Two primary conditions associated with diabetes put the diabetic patient at risk. The first is called neuropathy, a nerve condition that frequently affects the feet.  Neuropathy causes a gradual loss in the patient's ability to feel sharp touch or pain.  As the protective sensation is lost, the patient cannot feel the difference between hot and cold, sharp and dull, vibration or excessive pressure.  This loss of sensation can become quite profound.  Without feeling pain, patients can step on sharp objects or cut themselves. They may burn themselves with hot water and not be aware of it.  These can develop into pressure sores and eventual infections.As a result, diabetic patients must be constantly aware of their feet and inspect them daily. They should avoid walking barefoot and avoid hot showers or baths. The temperature of the shower or bath water must be checked, usually with the elbow rather than the hand, prior to immersing the feet. They should avoid soaking the feet since this dries the skin and may cause cracking, leading to infection.  Special care should be taken when trimming the toenails.  They should avoid sharp trimming of corns and calluses and over-the-counter corn removers. Shoe gear must be appropriately fitted to avoid areas of irritation. Frequently this condition causes a burning pain that makes sleeping difficult. Some patients may feel like their feet are ice cold and have difficulty warming them.  They should avoid using heating pads or hot water bottles to warm the feet since this can cause burns to the skin that may not heal and could lead to the loss of their foot or leg.

A second condition is a loss of or poor circulation that can cause a delay in healing of cuts or sores on the feet. In severe cases it can lead to gangrene and amputation. Poor circulation causes the skin to appear to be thin.  The growth of hair on the foot and leg slows down and eventually stops.  In Caucasians, the skin color turns reddish, orange or blue.  The feet are cool to the touch and can be very sensitive.  This makes it painful to walk, even short distances.

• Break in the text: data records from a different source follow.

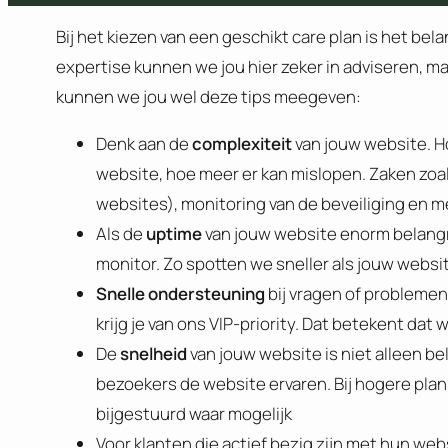
Bij het kiezen van een geschikt care plan is het be
expertise kunnen we jou hier zeker in adviseren, ma
kunnen we jou wel deze tips meegeven:
Denk aan de
complexiteit
van jouw website. 
website, hoe meer er kan mislopen. Zaken zoal
websites), monitoring van de beveiliging en m
Als de
uptime
van jouw website enorm belangrij
monitor. Zo spotten we sneller als jouw websit
Snelle ondersteuning
bij vragen of problemen
krijg je van ons VIP-priority. Dat betekent da
De
snelheid
van jouw website is niet alleen be
bezoekers de website ervaren. Bij hogere pla
bijgestuurd waar mogelijk
Voor klanten die actief bezig zijn met hun we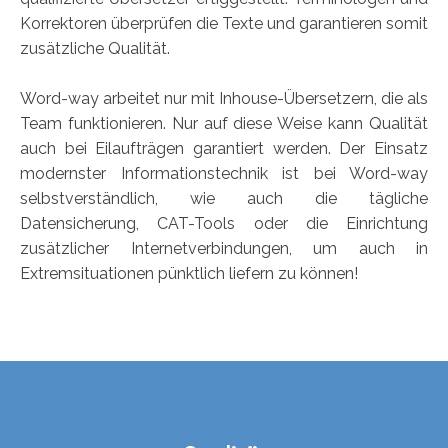
Korrektoren überprüfen die Texte und garantieren somit
zusätzliche Qualität.
Word-way arbeitet nur mit Inhouse-Übersetzern, die als
Team funktionieren. Nur auf diese Weise kann Qualität
auch bei Eilaufträgen garantiert werden. Der Einsatz
modernster Informationstechnik ist bei Word-way
selbstverständlich, wie auch die tägliche
Datensicherung, CAT-Tools oder die Einrichtung
zusätzlicher Internetverbindungen, um auch in
Extremsituationen pünktlich liefern zu können!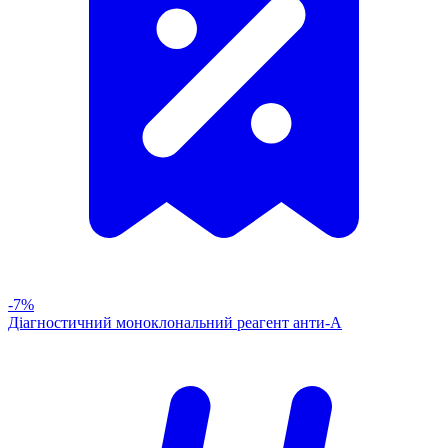
-7%
Діагностичний моноклональний реагент анти-А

Over a period of time, the more common problems the diabetic may encounter are ingrown or fungal toenails, thick calluses on the bottom of the feet and corns on or between the toes.  Even these relatively simple problems can lead to serious complications and problems for the diabetic. It is recommended that the diabetic patient have their feet checked on a regular basis, by a podiatrist. This can then prevent skin irritation, sores and infections.  If the foot appears to change shape, the arches appear to be falling or sudden onset of swelling is seen, please consult your podiatrist. The best form of prevention against problems including infections and possible loss of feet or legs is to inspect the feet daily and have regular foot exams.  Keeping your blood sugar under control helps to minimize the development of problems and allows problems to heal faster when they occur.  Check your blood sugar daily and see your medical doctor or an endocrinologist routinely.  More information about diabetes you can be obtained by contacting the American Diabetes Association at 1-800-DIABETES (343-2383) or visiting their web site at http://www.diabetes.org.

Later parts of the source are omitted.